Justice

A Bellinzone, un choc entre islamistes muets et procureure loquace

Juliette Noto a requis deux ans de prison avec sursis contre trois membres du Conseil central islamique suisse, pour propagande en faveur d’Al-Qaida

Mercredi, au terme d’un réquisitoire qui a duré plusieurs heures, la procureure fédérale Juliette Noto a requis des peines de 24 mois avec sursis contre trois dirigeants du Conseil central islamique suisse (CCIS) qui comparaissent devant le Tribunal pénal fédéral à Bellinzone. Les Suisses Nicolas Blancho et Qaasim Illi ainsi que l’Allemand Naim Cherni sont accusés de violation de la loi fédérale interdisant les groupes terroristes Al-Qaida et Etat islamique.

Contrairement aux trois prévenus qui ont refusé de répondre aux questions de la cour, invoquant un «procès politique» et «un climat d’islamophobie», la procureure n’a pas été avare de détails et d’explications techniques.
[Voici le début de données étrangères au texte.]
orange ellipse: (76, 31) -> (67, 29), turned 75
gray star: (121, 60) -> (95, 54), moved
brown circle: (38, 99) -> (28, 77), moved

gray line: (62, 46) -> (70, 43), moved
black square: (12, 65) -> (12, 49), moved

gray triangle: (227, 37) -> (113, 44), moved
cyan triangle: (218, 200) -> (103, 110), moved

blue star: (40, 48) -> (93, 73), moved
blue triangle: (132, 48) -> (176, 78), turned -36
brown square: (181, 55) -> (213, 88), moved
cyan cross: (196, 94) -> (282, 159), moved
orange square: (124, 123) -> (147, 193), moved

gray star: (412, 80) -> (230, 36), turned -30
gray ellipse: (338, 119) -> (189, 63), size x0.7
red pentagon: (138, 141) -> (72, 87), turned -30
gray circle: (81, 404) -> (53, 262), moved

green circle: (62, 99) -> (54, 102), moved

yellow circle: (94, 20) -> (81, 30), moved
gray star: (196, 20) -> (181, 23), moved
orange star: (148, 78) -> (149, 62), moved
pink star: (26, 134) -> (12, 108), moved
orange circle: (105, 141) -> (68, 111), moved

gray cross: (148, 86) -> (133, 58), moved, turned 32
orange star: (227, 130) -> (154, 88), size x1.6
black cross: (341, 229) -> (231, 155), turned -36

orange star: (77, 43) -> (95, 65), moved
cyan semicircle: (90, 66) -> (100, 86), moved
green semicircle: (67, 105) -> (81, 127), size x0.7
Elle a décortiqué point par point l’acte d’accusation contre les trois membres du CCIS, un groupe d’obédience salafiste fondé en 2009 par le Biennois Nicolas Blancho, 34 ans.

Pour la procureure, il ne fait aucun doute que les trois hommes ont fait œuvre de propagande en faveur d’Al-Qaida lorsque de septembre à octobre 2015, en Syrie, ils ont réalisé deux vidéos. Dans l’un d’eux, Naim Cherni responsable de production du CCIS, s’entretient avec le Saoudien Abdallah al-Muhaysini, leader religieux de l’organisation Jaysh al-Fatah, constituée durant la guerre en Syrie et liée à Al-Qaida. Durant les quelque trente minutes d’un enregistrement visible il y a quelques mois encore sur YouTube (mais aujourd’hui bloqué par la justice), le leader saoudien appelle, selon l’accusation, les musulmans d’Occident à la violence au nom de la guerre sainte.
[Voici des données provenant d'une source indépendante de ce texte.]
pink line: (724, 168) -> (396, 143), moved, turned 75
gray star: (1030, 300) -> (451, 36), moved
Les inculpés rejettent toutes les accusations portées contre eux, comme ils l’ont dit lundi lors d’une conférence de presse qui s’est tenue à Berne. Selon eux, la vidéo tournée en arabe avec al-Muhaysini et sous-titrée en anglais, en allemand et en français, est l’interview journalistique exclusive d’un homme qui est «un bâtisseur de ponts» et combat l’Etat islamique, opposé à Al-Qaida sur les différents fronts du djihad mondial.
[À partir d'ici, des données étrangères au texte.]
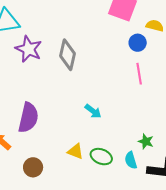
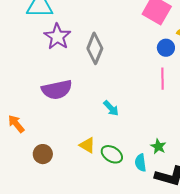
purple semicircle: (28, 118) -> (57, 90), moved, turned 56

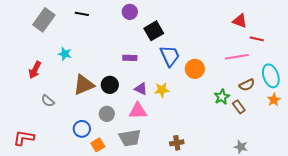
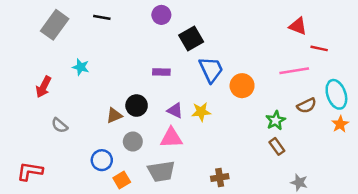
brown triangle: (84, 85) -> (114, 115), moved, size x0.6
brown rectangle: (239, 107) -> (277, 146), moved

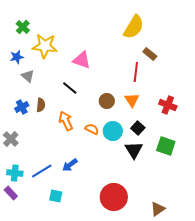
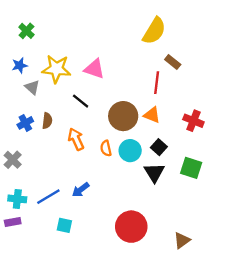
yellow star: (45, 46) -> (56, 69), moved
orange triangle: (132, 100) -> (152, 115), turned -35
brown circle: (107, 101) -> (123, 116), size x1.6
orange semicircle: (92, 129) -> (106, 148), turned -128
purple rectangle: (11, 193) -> (13, 222), turned -56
Pour l’accusation par contre, les trois membres du CCIS étaient parfaitement conscients d’offrir une «plate-forme multimédia à un groupe tel qu’Al-Qaida». Et leur film n’a rien à voir avec une interview journalistique: c’est le monologue d’un combattant djihadiste qui a véhiculé l’idéologie d’une organisation terroriste.

Peines avec sursis

Confirmant en tout point son acte d’accusation, la procureure a demandé que les trois inculpés soient reconnus coupables de violation de la loi fédérale qui interdit les groupes terroristes Al-Qaida et Etat islamique. Elle a requis pour les trois des peines de 24 mois de détention, assortis d’un sursis de cinq ans. Les frais de la cause à la hauteur d’environ
28 000 francs doivent être mis à la charge des prévenus.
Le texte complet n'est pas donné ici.